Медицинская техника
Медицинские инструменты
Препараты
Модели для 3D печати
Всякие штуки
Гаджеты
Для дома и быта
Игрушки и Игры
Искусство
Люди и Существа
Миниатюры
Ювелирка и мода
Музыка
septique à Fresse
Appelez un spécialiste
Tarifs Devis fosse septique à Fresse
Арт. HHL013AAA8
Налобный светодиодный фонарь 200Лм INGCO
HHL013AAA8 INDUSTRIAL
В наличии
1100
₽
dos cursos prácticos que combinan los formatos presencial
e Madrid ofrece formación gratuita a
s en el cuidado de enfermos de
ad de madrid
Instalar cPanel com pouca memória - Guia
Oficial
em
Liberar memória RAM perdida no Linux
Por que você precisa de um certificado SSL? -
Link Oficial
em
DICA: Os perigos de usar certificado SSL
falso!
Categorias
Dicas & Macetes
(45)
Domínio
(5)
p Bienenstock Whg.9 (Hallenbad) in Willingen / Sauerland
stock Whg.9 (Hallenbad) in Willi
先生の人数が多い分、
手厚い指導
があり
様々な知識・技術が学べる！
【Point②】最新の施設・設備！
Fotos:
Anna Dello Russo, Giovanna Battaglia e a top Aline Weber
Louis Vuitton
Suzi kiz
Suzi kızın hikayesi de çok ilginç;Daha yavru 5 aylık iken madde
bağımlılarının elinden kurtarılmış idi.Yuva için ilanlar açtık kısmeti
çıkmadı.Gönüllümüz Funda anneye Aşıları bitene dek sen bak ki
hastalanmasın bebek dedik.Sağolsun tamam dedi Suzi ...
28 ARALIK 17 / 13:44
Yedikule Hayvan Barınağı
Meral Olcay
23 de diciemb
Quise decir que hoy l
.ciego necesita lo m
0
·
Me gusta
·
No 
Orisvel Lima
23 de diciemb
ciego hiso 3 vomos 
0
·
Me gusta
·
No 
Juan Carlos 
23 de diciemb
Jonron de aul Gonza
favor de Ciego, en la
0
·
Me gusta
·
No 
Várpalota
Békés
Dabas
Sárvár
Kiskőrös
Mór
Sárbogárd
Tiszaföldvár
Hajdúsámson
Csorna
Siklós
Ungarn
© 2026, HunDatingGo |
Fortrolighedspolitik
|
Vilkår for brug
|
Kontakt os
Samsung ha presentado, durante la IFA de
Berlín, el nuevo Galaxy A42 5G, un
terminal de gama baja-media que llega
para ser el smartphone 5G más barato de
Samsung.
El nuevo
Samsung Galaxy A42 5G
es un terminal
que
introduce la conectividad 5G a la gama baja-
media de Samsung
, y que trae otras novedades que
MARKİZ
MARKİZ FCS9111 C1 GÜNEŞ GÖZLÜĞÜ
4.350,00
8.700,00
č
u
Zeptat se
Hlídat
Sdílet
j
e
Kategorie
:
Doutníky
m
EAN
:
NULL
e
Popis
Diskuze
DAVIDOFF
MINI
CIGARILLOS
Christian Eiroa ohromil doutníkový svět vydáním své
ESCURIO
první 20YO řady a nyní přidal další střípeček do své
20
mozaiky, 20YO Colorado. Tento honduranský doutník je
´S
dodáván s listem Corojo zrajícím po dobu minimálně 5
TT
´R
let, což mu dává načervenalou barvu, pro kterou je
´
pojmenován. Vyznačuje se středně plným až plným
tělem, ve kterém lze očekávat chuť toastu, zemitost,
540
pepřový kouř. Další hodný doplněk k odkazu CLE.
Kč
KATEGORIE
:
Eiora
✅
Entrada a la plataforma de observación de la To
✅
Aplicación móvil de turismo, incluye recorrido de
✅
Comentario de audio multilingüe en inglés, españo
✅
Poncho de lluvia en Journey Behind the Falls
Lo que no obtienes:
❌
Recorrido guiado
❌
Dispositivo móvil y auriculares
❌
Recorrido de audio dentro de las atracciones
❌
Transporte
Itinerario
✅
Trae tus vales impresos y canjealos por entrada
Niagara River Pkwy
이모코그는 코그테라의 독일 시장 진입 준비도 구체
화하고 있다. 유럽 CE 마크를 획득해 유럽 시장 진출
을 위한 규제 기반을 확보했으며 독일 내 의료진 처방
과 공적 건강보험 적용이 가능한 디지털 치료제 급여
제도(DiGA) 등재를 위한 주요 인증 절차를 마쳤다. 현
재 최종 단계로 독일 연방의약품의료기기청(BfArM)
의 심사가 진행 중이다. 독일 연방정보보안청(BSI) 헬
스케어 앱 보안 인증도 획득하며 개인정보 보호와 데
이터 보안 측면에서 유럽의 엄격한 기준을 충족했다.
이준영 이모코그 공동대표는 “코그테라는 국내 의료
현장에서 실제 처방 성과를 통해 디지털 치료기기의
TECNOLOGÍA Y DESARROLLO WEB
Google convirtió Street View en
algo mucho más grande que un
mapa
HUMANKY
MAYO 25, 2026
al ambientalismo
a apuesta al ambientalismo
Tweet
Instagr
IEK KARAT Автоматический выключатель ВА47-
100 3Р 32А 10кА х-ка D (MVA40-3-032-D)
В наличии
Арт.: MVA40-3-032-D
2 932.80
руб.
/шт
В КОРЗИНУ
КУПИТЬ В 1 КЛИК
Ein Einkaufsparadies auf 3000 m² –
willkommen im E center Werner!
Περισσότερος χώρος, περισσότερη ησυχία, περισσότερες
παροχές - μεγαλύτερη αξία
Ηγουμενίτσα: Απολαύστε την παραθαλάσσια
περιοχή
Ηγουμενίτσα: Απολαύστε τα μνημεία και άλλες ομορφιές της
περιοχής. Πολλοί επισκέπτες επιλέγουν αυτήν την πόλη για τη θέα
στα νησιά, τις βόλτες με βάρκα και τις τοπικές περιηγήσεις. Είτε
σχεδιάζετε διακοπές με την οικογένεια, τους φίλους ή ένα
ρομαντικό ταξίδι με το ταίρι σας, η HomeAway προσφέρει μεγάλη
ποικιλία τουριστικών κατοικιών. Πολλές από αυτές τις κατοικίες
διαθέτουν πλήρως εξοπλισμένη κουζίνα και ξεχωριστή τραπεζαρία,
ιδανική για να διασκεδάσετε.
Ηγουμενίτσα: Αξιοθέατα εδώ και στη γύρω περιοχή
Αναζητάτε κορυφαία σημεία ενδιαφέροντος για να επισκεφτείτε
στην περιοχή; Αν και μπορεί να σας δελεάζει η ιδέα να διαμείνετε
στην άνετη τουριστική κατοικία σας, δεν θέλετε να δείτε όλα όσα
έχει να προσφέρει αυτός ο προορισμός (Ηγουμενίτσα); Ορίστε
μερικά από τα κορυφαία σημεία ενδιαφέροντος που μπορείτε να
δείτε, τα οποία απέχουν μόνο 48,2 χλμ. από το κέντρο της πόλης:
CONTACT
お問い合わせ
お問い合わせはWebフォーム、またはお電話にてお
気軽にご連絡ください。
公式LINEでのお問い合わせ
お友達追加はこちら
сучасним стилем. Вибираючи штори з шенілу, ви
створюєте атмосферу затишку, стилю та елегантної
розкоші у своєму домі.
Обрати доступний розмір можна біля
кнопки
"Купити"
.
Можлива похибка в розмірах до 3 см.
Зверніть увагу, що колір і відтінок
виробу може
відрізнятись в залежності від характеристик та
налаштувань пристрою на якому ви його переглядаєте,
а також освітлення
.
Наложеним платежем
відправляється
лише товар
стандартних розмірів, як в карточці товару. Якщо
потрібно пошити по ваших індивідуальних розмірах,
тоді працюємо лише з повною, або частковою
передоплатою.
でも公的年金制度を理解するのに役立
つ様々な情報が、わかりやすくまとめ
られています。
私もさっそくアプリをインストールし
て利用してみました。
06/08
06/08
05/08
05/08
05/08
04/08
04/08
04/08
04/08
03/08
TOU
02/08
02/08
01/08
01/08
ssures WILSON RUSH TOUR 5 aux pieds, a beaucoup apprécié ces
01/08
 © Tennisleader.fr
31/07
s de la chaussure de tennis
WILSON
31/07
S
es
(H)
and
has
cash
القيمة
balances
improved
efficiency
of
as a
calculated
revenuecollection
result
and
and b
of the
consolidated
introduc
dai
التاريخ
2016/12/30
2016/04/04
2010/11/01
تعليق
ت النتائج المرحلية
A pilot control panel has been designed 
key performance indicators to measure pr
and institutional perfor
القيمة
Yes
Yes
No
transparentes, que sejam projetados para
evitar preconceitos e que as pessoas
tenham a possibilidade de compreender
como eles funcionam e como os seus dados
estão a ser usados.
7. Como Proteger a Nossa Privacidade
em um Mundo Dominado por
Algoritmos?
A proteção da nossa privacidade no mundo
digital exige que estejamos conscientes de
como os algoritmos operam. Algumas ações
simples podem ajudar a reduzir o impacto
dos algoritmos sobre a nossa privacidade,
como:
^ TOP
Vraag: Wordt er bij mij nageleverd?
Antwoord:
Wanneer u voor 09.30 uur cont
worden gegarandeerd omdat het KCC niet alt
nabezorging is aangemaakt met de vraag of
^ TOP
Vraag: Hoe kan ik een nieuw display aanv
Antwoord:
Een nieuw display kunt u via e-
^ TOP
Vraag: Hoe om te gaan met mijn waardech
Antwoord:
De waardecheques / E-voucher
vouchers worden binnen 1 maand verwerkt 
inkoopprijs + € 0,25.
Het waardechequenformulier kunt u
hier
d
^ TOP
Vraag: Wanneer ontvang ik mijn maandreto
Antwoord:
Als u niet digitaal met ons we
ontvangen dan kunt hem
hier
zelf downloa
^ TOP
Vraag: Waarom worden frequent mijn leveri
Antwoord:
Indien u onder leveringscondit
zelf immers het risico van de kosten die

- _TASK_: Set down again, word for word, the stretch of records from the line with "Обрати доступний розмір можна біля" to the line with "потрібно пошити по", both of those lines included.

- _EXERCISE ANSWER_:
Обрати доступний розмір можна біля
кнопки
"Купити"
.
Можлива похибка в розмірах до 3 см.
Зверніть увагу, що колір і відтінок
виробу може
відрізнятись в залежності від характеристик та
налаштувань пристрою на якому ви його переглядаєте,
а також освітлення
.
Наложеним платежем
відправляється
лише товар
стандартних розмірів, як в карточці товару. Якщо
потрібно пошити по ваших індивідуальних розмірах,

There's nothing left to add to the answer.